It was a taking uniform: blue and silver with high Hession boots. The advantages of making soldiers look like mud had not then been discovered.
“I'm meeting a man at the Bodega,” I said. “If he isn't there I'll come straight back.”
He was there; though I hadn't expected him. He took me with him to a Coroner's inquest, and found a place for me at the reporter's table. So, instead, I became a journalist.
The music-hall was the barometer of public opinion in those days. Politicians and even Cabinet Ministers would often slip in for an hour. MacDermott was our leading Lion Comique. One night he sang a new song: “We don't want to fight, but by Jingo if we do.” Whatever happened, the Russians should not have Con-stan-ti-no-ple, the “no” indefinitely prolonged. It made a furore. By the end of the week, half London was singing it. Also it added the word Jingo to the English language.

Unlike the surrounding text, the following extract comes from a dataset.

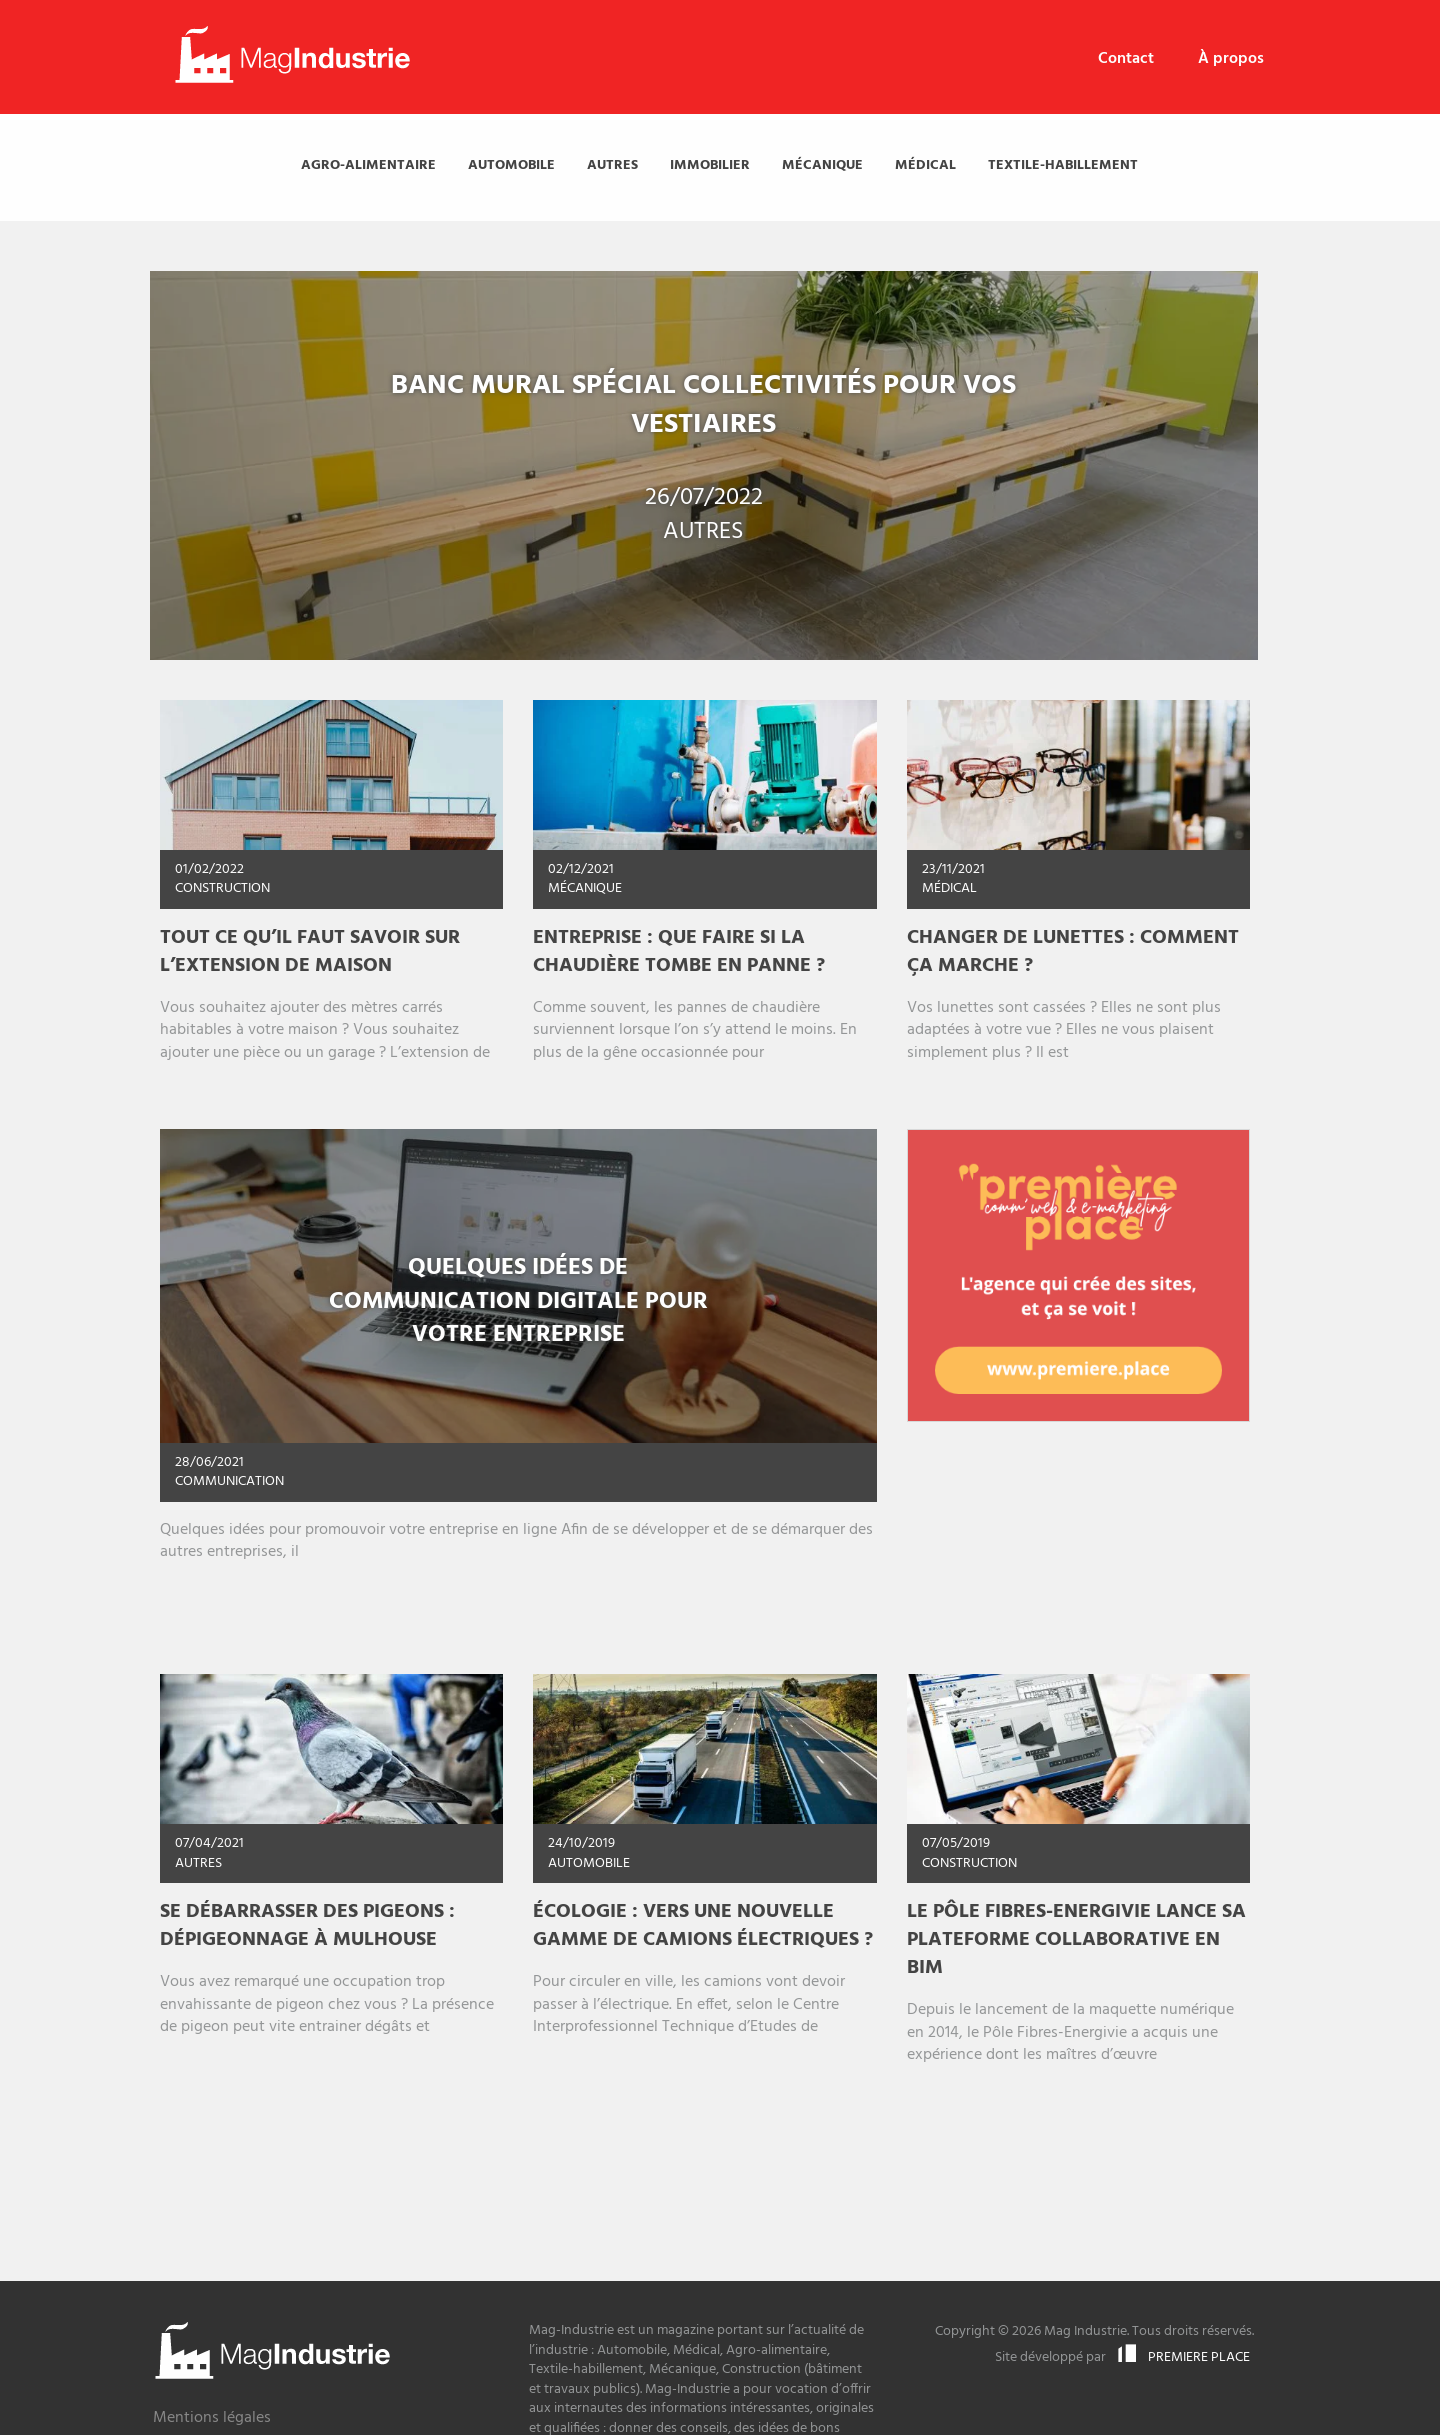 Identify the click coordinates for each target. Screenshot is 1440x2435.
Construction (222, 888)
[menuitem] (1126, 59)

Peace meetings in Hyde Park were broken up, the more fortunate speakers getting off with a ducking in the Serpentine. The Peacemonger would seem to be always with us. In peace-time we shower palm leaves upon him. In war-time we hand him over to the mob. I remember seeing Charles Bradlaugh, covered with blood and followed by a yelling crowd. He escaped into Oxford Street and his friends got him away in a cart. Gladstone had his windows broken.
And, after all, we never got so much as a look in. “Peace with Honour,” announced Disraeli; and immediately rang down the curtain. We had expected a better play from Disraeli.
To console us, there came trouble in Egypt. Lord Charles Beresford was the popular hero. We called him Charlie. The Life Guards were sent out. I remember their return. It was the first time London had seen them without their helmets and breastplates. Lean, worn-looking men on skeleton horses. The crowd was disappointed. But made up for it in the evening.
And after that there was poor General Gordon and Majuba Hill. It may have been the other way round. Some of us blamed Gladstone and the Nonconformist conscience. Others thought we were paying too much attention to cricket and football, and that God was angry with us. Greece declared war on Turkey. Poetical friends of mine went out to fight for Greece; but spent most of their time looking for the Greek army, and when they found it didn't know it, and came home again. There were fresh massacres of Armenians. I was editing a paper called To-day, and expressed surprise that no healthy young Armenian had tried to remove “Abdul the damned,” as William Watson afterwards called him. My paragraph reached him, by some means or another, and had the effect of frightening the old horror. I had not expected such luck. The Turkish Constitution used to be described as: “Despotism tempered by assassination.” Under the old régime, the assassin, in Turkey, took the place of our Leader of the Opposition. Every Turkish Sultan lived in nightly dread of him. I was hauled up to the Foreign Office. A nice old gentleman interviewed me.
“Do you know,” he said, “that you have rendered yourself liable to prosecution?”
“Well, prosecute me,” I suggested. Quite a number of us were feeling mad about this thing.